Did you know that at birth, people already have 20 primary (baby) teeth that begin erupting after six months and that by age 21 there are no more primary teeth, and all 32 permanent teeth have erupted?
Getting to know your teeth can be fun and educational!
Gum disease is also known as periodontal disease and is an infection of the gums surrounding your teeth. Gum disease is one of the top reasons for tooth loss in adults, and because it is virtually pain-free, many patients do not know they have the disease. During each regular checkup, your dentist will check for signs of periodontal disease by measuring the space between your teeth and gums.
What Causes Gum Disease?
Gum disease is caused by a buildup of plaque (a sticky form of bacteria that forms on the teeth). If the plaque is not removed (by flossing, brushing, and regular dental checkups), it will continue to build up and create toxins that can damage the gums. Periodontal disease forms just below the gum line and creates small pockets that separate the gums from the teeth. Periodontal disease has two stages: gingivitis and periodontitis.
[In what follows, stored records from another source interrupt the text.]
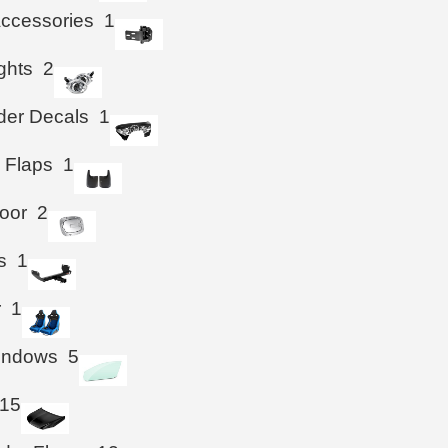
ccessories
1
ghts
2
der Decals
1
 Flaps
1
oor
2
s
1
r
1
Windows
5
15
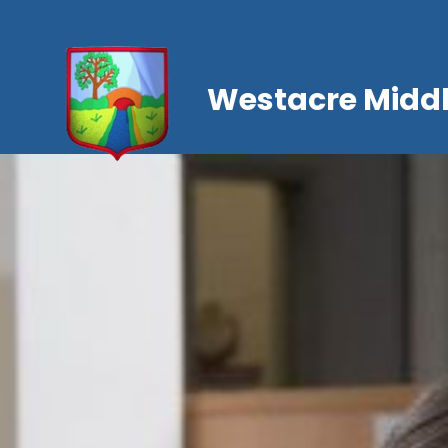
Westacre Middl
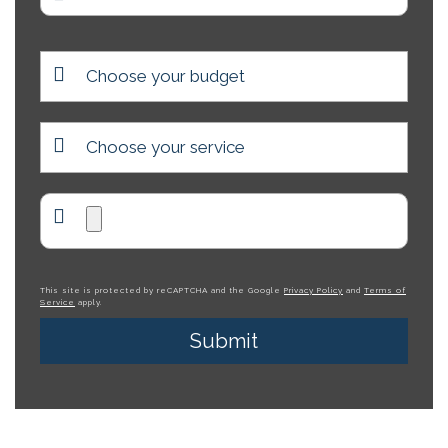
This site is protected by reCAPTCHA and the Google
Privacy Policy
and
Terms of
Service
apply.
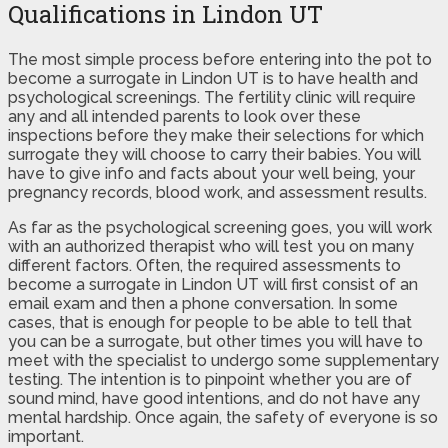
Qualifications in Lindon UT
The most simple process before entering into the pot to
become a surrogate in Lindon UT is to have health and
psychological screenings. The fertility clinic will require
any and all intended parents to look over these
inspections before they make their selections for which
surrogate they will choose to carry their babies. You will
have to give info and facts about your well being, your
pregnancy records, blood work, and assessment results.
As far as the psychological screening goes, you will work
with an authorized therapist who will test you on many
different factors. Often, the required assessments to
become a surrogate in Lindon UT will first consist of an
email exam and then a phone conversation. In some
cases, that is enough for people to be able to tell that
you can be a surrogate, but other times you will have to
meet with the specialist to undergo some supplementary
testing. The intention is to pinpoint whether you are of
sound mind, have good intentions, and do not have any
mental hardship. Once again, the safety of everyone is so
important.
Gingivitis — This is the early stage of gum disease, when the gums become red and swollen, and bleed easily. At this stage, the disease is treatable and can usually be eliminated by daily brushing and flossing.
Periodontitis — If left untreated, gingivitis will advance into periodontitis, and the gums and bone that support the teeth will become seriously and irreversibly damaged. Gums infected with periodontitis can cause teeth to become loose, fall out, or be removed by a dentist.
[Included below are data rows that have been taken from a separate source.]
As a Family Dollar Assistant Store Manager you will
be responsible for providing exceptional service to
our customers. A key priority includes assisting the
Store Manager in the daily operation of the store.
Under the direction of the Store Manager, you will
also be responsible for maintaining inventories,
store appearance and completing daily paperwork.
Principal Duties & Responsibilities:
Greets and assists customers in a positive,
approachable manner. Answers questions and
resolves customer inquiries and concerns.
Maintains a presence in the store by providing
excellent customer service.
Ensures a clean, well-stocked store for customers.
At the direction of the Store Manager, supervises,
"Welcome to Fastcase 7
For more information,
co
Certain factors can increase a patient’s risk of developing periodontal disease, including:
Smoking or using chewing tobacco
Certain types of medication such as steroids, anti-epilepsy drugs, cancer therapy drugs, calcium channel blockers, and oral contraceptives
Bridges that no longer fit properly
While it is possible to have periodontal disease and not know it, some symptoms can include:
Gums that bleed easily
Red, swollen, tender gums
Gums that have pulled away from the teeth
Persistent bad breath or bad taste
Pus between your teeth and gums
Permanent teeth that are loose or separating
Any change in the way your teeth fit together when you bite
Any change in the fit of partial dentures
Treating Gum Disease
Treatments for gum disease can vary depending on the severity of each individual case. Typical treatments include:
Non-surgical treatments such as at-home periodontal trays, and scaling and root planning (deep cleaning)
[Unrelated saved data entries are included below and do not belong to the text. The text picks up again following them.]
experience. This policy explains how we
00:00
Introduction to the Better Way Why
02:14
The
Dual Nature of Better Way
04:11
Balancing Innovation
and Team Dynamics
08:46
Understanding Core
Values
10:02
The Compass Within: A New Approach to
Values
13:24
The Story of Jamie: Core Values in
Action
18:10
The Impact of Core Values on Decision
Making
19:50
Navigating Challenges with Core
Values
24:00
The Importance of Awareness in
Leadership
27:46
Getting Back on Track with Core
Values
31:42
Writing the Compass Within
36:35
Periodontal surgery and laser gum surgery
Preventing Gum Disease
Regular dental checkups and periodontal examinations are important for maintaining your health and the health of your smile. You don’t have to lose teeth to periodontal disease, and by practicing good oral hygiene at home, you can significantly reduce your chances of ever getting gum disease. Remember to brush regularly, clean between your teeth, eat a balanced diet, and schedule regular dental visits to help keep your smile healthy.
Using Fluoride to Protect Your Teeth
You brush your teeth twice a day, floss regularly and visit the dentist every six months, but did you know that rinsing with fluoride — a mineral that helps prevent cavities and tooth decay — also helps keep your teeth healthy and strong?
Fluoride is effective in preventing cavities and tooth decay by coating your teeth and preventing plaque from building up and hardening on the tooth’s surface.
Fluoride comes in two varieties, topical and systemic:
Topical fluoride is applied directly to the tooth and includes toothpaste and mouth rinses.
Systemic fluorides are generally only used by your dentist and are not often available for at-home use. Systemic fluoride treatments are generally designed to help protect the oral health of children undergoing dental procedures. Fluoride used in the dentist/orthodontists office is often a much stronger concentration than in toothpaste or mouthwash but is available at some drug stores or a pharmacy (ask your dentist before purchasing professional strength fluoride).